Two algorithms (FIGS. 2 and 3) classify the collected data in the database into 10 different superfamilies (3 for variable region sequences, 7 for constant region sequences) and into corresponding subfamilies based on annotations and sequence similarity. A third algorithm (FIG. 4) determines the prototypical sequence for a subfamily and the frequency of each substitution (amino acid residue or gap) occurring at the prototype position. All three algorithms can be used to construct the database of the invention or a portion thereof (overviewed in FIG. 1).

Algorithm 1: Generation of Constant Region Multiple Sequence Alignments and Subfamily Assignments

The first algorithm (FIG. 2) collects, classifies, and analyzes the heavy and light chain constant regions of human antibodies.

First, a preparation step is performed in which human antibody databases such as Kabat (immuno.bme.nwu.edu; available via NCBI), NCBI (www.ncbi.nlm.nih.gov), SwissProt (www.ebi.ac.uk/swissprot/; available via NCBI), PIR (pir.georgetown.edu), published patent sequence databases (e.g. PAT database; available via NCBI) or other publicly available data sources are made accessible to a workstation for further analysis. See FIG. 2, Step 201.

Second, a process step is performed in which data for human light and heavy chain constant region amino acid sequences are collected. In this step, human light and heavy chain constant region sequences are collected based on annotations indicating the sequence is an antibody or immunoglobulin, that the sequences is a Homo sapiens (human) sequence, and that the sequences is a heavy or light chain constant region sequence. Data collected in this step includes annotations, sequences, sequence names, accession numbers and the like. See FIG. 2, Step 202.

Third, a process step is performed in which duplicate and short sequences are removed from the collected data. See FIG. 2, Step 203.

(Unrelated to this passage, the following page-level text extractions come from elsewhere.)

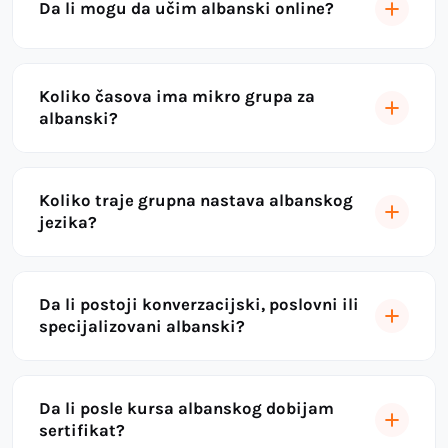
Da li mogu da učim albanski online?
Koliko časova ima mikro grupa za
albanski?
Koliko traje grupna nastava albanskog
jezika?
Da li postoji konverzacijski, poslovni ili
specijalizovani albanski?
Da li posle kursa albanskog dobijam
sertifikat?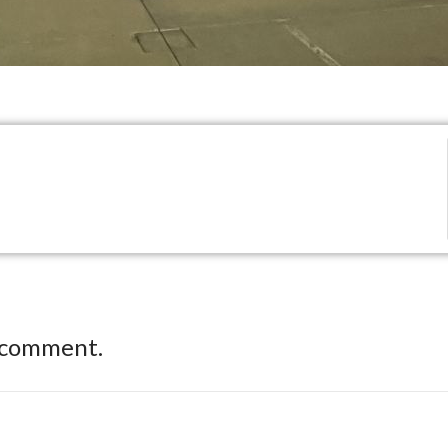
 comment.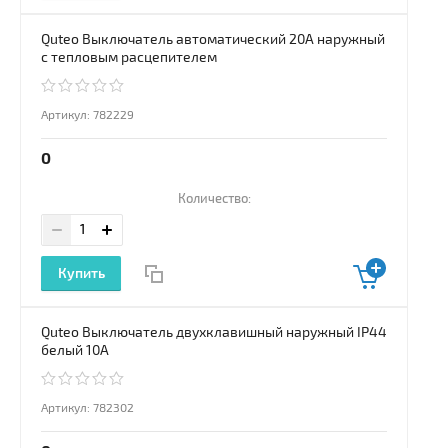
Quteo Выключатель автоматический 20А наружный
с тепловым расцепителем
Артикул:
782229
0
Количество:
Купить
Quteo Выключатель двухклавишный наружный IP44
белый 10А
Артикул:
782302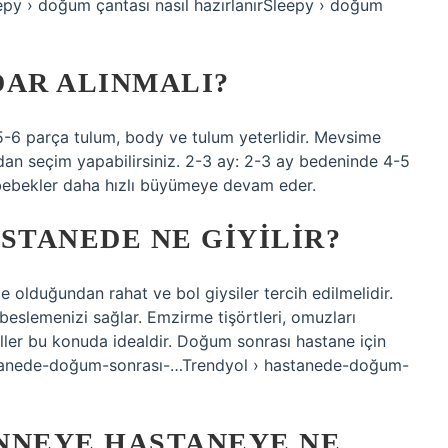
epy › doğum çantası nasıl hazırlanırSleepy › doğum
ADAR ALINMALI?
 5-6 parça tulum, body ve tulum yeterlidir. Mevsime
ndan seçim yapabilirsiniz. 2-3 ay: 2-3 ay bedeninde 4-5
 bebekler daha hızlı büyümeye devam eder.
TANEDE NE GIYILIR?
olduğundan rahat ve bol giysiler tercih edilmelidir.
eslemenizi sağlar. Emzirme tişörtleri, omuzları
ller bu konuda idealdir. Doğum sonrası hastane için
astanede-doğum-sonrası-…Trendyol › hastanede-doğum-
NNEYE HASTANEYE NE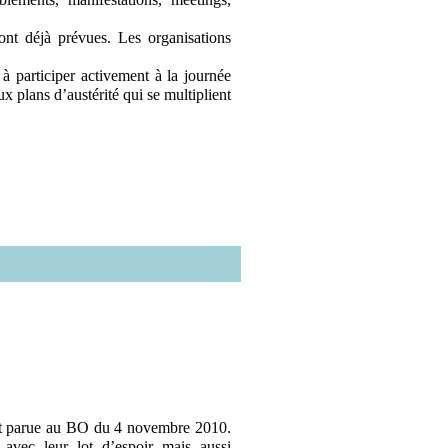
 sont déjà prévues. Les organisations
à participer activement à la journée
plans d’austérité qui se multiplient
est parue au BO du 4 novembre 2010.
avec leur lot d’espoir mais aussi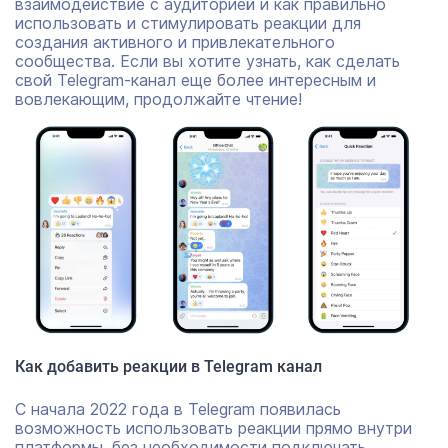
взаимодействие с аудиторией и как правильно
использовать и стимулировать реакции для
создания активного и привлекательного
сообщества. Если вы хотите узнать, как сделать
свой Telegram-канал еще более интересным и
вовлекающим, продолжайте чтение!
Как добавить реакции в Telegram канал
С начала 2022 года в Telegram появилась
возможность использовать реакции прямо внутри
платформы, без необходимости подключать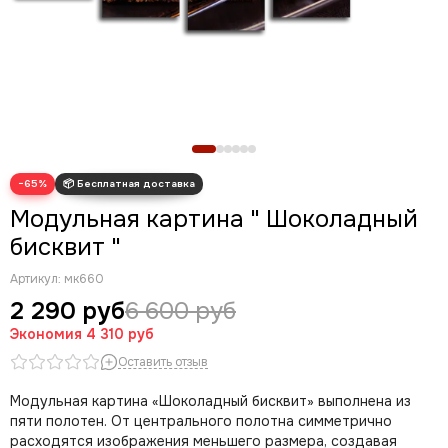
Новогодние картины
Для кухни
Диптих
Триптих
Полиптих
Картины ручной работы маслом
−65%
Модульная картина " Шоколадный
бисквит "
Артикул:
мк660
2 290 руб
6 600 руб
Экономия
4 310 руб
Оставить отзыв
Модульная картина «Шоколадный бисквит» выполнена из
пяти полотен. От центрального полотна симметрично
расходятся изображения меньшего размера, создавая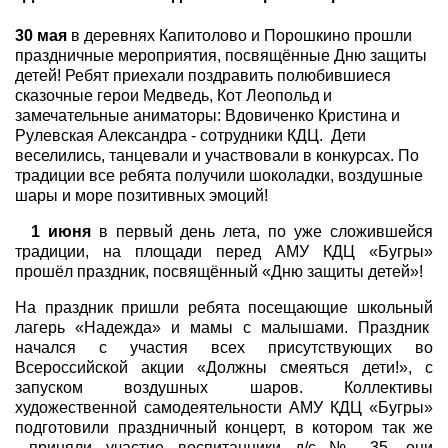
30 мая
в деревнях Капитолово и Порошкино прошли
праздничные мероприятия, посвящённые Дню защиты
детей! Ребят приехали поздравить полюбившиеся
сказочные герои Медведь, Кот Леопольд и
замечательные аниматоры: Вдовиченко Кристина и
Рулевская Александра - сотрудники КДЦ. Дети
веселились, танцевали и участвовали в конкурсах. По
традиции все ребята получили шоколадки, воздушные
шары и море позитивных эмоций!
1 июня
в первый день лета, по уже сложившейся
традиции, на площади перед АМУ КДЦ «Бугры»
прошёл праздник, посвящённый «Дню защиты детей»!
На праздник пришли ребята посещающие школьный
лагерь «Надежда» и мамы с малышами. Праздник
начался с участия всех присутствующих во
Всероссийской акции «Должны смеяться дети!», с
запуском воздушных шаров. Коллективы
художественной самодеятельности АМУ КДЦ «Бугры»
подготовили праздничный концерт, в котором так же
приняли участие воспитанники д/с № 35, они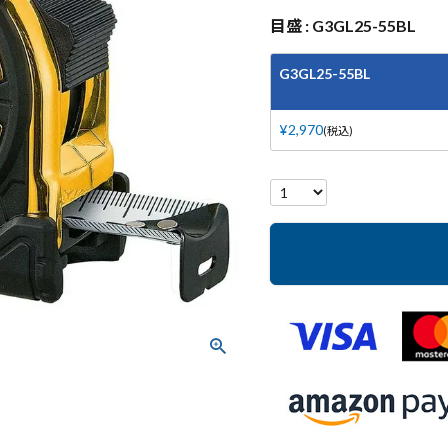
目盛
G3GL25-55BL
G3GL25-55BL
¥
2,970
税込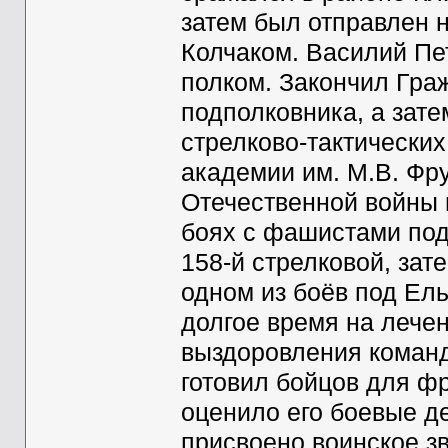
затем был отправлен 
Колчаком. Василий Пе
полком. Закончил Гра
подполковника, а зат
стрелково-тактических
академии им. М.В. Фр
Отечественной войны 
боях с фашистами под
158-й стрелковой, зат
одном из боёв под Ел
долгое время на лечен
выздоровления команд
готовил бойцов для ф
оценило его боевые де
присвоено воинское з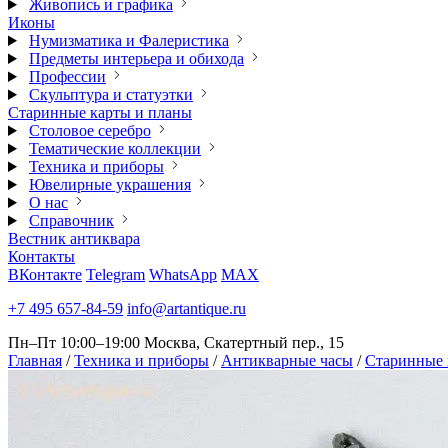
Живопись и графика
Иконы
Нумизматика и Фалеристика
Предметы интерьера и обихода
Профессии
Скульптура и статуэтки
Старинные карты и планы
Столовое серебро
Тематические коллекции
Техника и приборы
Ювелирные украшения
О нас
Справочник
Вестник антиквара
Контакты
ВКонтакте
Telegram
WhatsApp
MAX
+7 495 657-84-59
info@artantique.ru
Пн–Пт 10:00–19:00
Москва, Скатертный пер., 15
Главная
/
Техника и приборы
/
Антикварные часы
/
Старинные 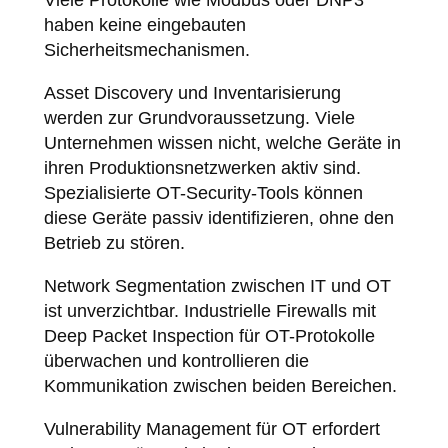
haben keine eingebauten
Sicherheitsmechanismen.
Asset Discovery und Inventarisierung
werden zur Grundvoraussetzung. Viele
Unternehmen wissen nicht, welche Geräte in
ihren Produktionsnetzwerken aktiv sind.
Spezialisierte OT-Security-Tools können
diese Geräte passiv identifizieren, ohne den
Betrieb zu stören.
Network Segmentation zwischen IT und OT
ist unverzichtbar. Industrielle Firewalls mit
Deep Packet Inspection für OT-Protokolle
überwachen und kontrollieren die
Kommunikation zwischen beiden Bereichen.
Vulnerability Management für OT erfordert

Fourth, a process step is performed in which data for light and heavy chain constant region sequences with known superfamily annotations is collected and grouped by superfamily. In the context of this step known superfamily annotations indicate that a sequence is a heavy chain constant IgA, IgD, IgE, IgG or IgM superfamily member or alternatively that the sequence is a light chain constant lambda or kappa superfamily member. Sequences lacking known superfamily annotations are not collected at this step. See FIG. 2, Step 204.

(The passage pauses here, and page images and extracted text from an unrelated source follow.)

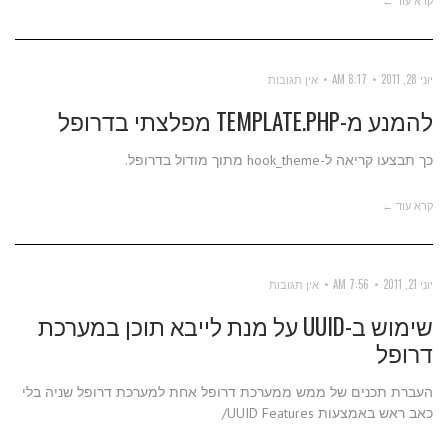
יוני 28, 2011
8:17 AM
אין תגובות
להמנע מ-TEMPLATE.PHP מפלצתי בדרופל
כך תבצעו קריאה ל-hook_theme מתוך מודול בדרופל.
קרא עוד ←
יוני 21, 2011
7:56 AM
אין תגובות
שימוש ב-UUID על מנת לייבא תוכן במערכת
דרופל
העברת תכנים של ממש ממערכת דרופל אחת למערכת דרופל שניה בלי
כאב ראש באמצעות UUID Features/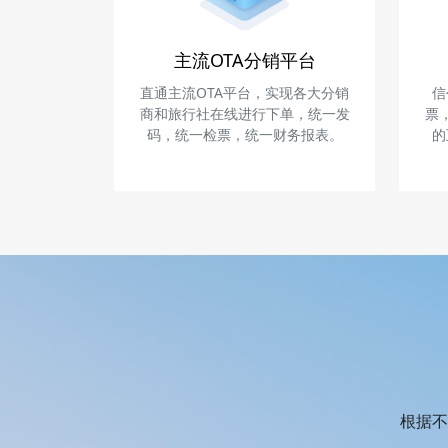
主流OTA分销平台
直通主流OTA平台，实现各大分销
信
商和旅行社在线进行下单，统一发
票
码，统一检票，统一财务报表。
的
根据不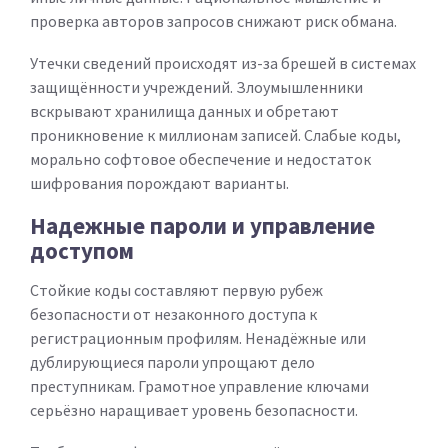
проверка авторов запросов снижают риск обмана.
Утечки сведений происходят из-за брешей в системах
защищённости учреждений. Злоумышленники
вскрывают хранилища данных и обретают
проникновение к миллионам записей. Слабые коды,
морально софтовое обеспечение и недостаток
шифрования порождают варианты.
Надежные пароли и управление
доступом
Стойкие коды составляют первую рубеж
безопасности от незаконного доступа к
регистрационным профилям. Ненадёжные или
дублирующиеся пароли упрощают дело
преступникам. Грамотное управление ключами
серьёзно наращивает уровень безопасности.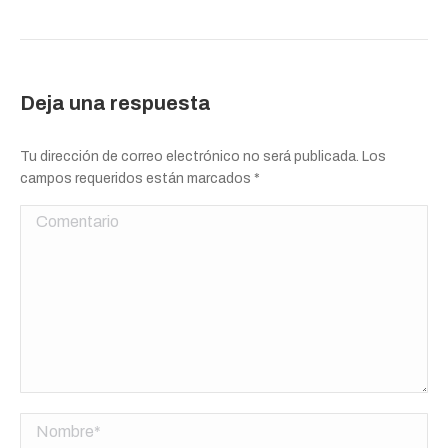
Deja una respuesta
Tu dirección de correo electrónico no será publicada. Los
campos requeridos están marcados
*
Comentario
Nombre *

Fifth, a decision step is performed in which it is determined if a sequence has known subfamily annotations. See FIG. 2, Step 205.

The fifth step is a branch point. After this step sequences with known subfamily annotations are assigned to subfamilies through different steps than those without known subfamily annotations. Each branch (Branch A and Branch B) is described below. After the sequences have been assigned to subfamilies they are further processes in a sixth step.

The sixth step, is process step in which a multiple sequence alignment is performed on all sequences assigned to a given subfamily. A program such as, for example, CLUSTALW (Higgins et al., Nucleic Acids Res. 22:4673-4680 (1994)) may be used to perform multiple sequence alignments. See FIG. 2, Step 206.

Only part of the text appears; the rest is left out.